College Holds the Line on Student Access and Success Amid Pandemic

RALEIGH, N.C. (December 20, 2021) - With the sudden onset of the COVID-19 pandemic in the U.S. in March 2020 and the rapid transition of all Wake Tech’s instruction and services to virtual/online platforms, the college was concerned that student access and success would decline. Numerous national studies documented the hardships the COVID-19 pandemic placed on community college students and their ability to continue in their studies and perform well in their courses, particularly among students of color, and the early impacts these hardships were having on underserved students.

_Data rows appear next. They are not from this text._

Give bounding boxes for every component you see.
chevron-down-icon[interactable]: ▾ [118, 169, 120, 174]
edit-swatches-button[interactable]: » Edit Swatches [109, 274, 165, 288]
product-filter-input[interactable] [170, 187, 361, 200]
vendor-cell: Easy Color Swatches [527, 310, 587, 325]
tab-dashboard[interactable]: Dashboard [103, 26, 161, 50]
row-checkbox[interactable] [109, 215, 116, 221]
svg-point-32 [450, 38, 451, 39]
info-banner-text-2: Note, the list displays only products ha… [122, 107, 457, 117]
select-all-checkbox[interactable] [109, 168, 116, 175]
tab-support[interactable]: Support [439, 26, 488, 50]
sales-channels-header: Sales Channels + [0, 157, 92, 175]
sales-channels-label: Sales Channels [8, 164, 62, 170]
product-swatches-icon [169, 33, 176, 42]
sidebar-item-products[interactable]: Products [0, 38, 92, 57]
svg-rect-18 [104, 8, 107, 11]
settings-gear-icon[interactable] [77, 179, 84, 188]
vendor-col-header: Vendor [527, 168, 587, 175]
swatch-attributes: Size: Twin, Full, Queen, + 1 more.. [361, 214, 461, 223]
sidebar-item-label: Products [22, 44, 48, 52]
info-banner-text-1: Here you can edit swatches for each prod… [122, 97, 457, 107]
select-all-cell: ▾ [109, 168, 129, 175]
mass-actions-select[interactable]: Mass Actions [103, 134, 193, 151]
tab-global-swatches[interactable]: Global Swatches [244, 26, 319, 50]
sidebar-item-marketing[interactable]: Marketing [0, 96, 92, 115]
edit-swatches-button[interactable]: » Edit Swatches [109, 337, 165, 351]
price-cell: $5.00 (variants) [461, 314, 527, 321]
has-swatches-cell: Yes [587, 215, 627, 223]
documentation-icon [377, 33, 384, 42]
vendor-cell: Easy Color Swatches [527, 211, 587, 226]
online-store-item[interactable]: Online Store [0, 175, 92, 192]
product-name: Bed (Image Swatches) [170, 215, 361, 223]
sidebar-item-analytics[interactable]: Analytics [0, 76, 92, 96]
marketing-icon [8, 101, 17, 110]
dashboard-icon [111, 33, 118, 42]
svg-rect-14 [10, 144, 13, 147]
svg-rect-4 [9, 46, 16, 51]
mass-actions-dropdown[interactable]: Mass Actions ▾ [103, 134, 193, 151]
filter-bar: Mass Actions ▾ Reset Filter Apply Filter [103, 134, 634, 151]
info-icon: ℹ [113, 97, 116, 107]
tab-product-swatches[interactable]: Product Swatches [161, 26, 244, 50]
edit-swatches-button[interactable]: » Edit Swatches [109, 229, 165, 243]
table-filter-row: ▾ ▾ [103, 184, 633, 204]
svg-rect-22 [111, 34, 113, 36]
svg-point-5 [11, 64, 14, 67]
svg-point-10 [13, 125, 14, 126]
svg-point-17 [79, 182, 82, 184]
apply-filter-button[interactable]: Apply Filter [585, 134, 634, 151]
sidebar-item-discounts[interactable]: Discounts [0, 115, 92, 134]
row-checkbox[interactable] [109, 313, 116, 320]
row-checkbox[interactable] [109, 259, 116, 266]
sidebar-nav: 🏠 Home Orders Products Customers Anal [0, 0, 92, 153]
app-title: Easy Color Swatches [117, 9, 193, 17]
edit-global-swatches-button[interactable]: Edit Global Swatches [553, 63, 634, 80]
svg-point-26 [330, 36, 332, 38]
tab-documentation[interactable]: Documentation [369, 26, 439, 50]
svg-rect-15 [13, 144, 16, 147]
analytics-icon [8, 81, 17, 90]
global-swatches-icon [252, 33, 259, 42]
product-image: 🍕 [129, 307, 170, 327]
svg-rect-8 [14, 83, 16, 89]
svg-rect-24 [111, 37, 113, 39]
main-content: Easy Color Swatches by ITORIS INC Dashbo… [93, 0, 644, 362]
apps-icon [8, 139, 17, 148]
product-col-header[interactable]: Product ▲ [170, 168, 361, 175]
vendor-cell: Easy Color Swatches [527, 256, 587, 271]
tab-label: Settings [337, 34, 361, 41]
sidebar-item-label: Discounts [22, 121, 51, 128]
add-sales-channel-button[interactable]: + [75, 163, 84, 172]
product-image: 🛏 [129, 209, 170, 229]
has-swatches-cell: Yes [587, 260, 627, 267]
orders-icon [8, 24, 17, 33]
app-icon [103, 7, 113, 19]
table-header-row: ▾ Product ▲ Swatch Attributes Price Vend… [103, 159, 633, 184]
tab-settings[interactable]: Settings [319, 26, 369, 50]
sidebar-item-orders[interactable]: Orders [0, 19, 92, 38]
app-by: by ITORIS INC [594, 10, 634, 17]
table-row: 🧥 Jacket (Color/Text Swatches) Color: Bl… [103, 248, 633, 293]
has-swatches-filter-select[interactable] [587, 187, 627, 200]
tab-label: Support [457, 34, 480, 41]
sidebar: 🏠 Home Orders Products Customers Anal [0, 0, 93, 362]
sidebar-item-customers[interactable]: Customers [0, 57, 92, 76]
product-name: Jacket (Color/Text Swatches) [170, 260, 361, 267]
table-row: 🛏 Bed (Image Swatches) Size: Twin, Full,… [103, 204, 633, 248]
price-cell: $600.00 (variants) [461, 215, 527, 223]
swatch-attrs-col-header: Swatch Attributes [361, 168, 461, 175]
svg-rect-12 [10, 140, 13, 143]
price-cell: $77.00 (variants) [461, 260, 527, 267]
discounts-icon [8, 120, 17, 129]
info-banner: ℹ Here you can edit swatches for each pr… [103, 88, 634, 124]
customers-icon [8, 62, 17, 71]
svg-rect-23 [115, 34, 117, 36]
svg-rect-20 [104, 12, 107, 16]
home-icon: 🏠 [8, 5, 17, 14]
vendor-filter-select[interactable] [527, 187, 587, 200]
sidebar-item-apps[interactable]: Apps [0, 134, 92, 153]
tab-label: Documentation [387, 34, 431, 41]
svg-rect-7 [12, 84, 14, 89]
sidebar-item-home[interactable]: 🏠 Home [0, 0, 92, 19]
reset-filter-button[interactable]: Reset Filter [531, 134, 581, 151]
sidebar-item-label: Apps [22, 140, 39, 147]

To assess the impact COVID-19 may have had on students at Wake Tech, and to understand how Wake Tech transformed its instruction and services to meet students’ needs during this time, the college began a case study at the onset of the pandemic in April 2020. Results of this study indicate that despite the additional hardships and effects presented by the COVID-19 pandemic, Wake Tech faculty and staff transformed their courses, programs and services in ways that may have buffered the impacts on students.  Analyses of matched samples of student enrollment and course data before (2019) and after (2021) indicated the following:

Enrollment Impacts: Even with the more limited course offerings during the pandemic, there were not drastic declines in overall enrollment (seats) or major shifts in the demographic composition of the course seats when comparing Fall 2020 to Fall 2019 and Spring 2021 to Spring 2019.

Success and Withdrawal Rates: Online courses in Fall 2020, Spring 2021 (compared to pre-pandemic): Overall, success rates increased significantly and withdrawal rates decreased significantly, with Black/African American males and Pell Grant recipients across all three major racial ethnic categories (white/Caucasian, Black/African American, and Hispanic/Latinx) showing the greatest improvements.

Equity Gaps: Overall, rather than widening, equity gaps in performance between most majority and minority subgroups actually narrowed in the semesters during the pandemic compared to semesters before the pandemic, particularly between white/Caucasian Pell non-recipients and Black/African American Pell recipients. Notable increases in the success rate gap did occur between white/Caucasian males and Hispanic/Latinx males in Fall 2020, and in the withdrawal rate gap between white/Caucasian males and Black/African American males in Fall 2020, but by Spring 2021 these gaps narrowed.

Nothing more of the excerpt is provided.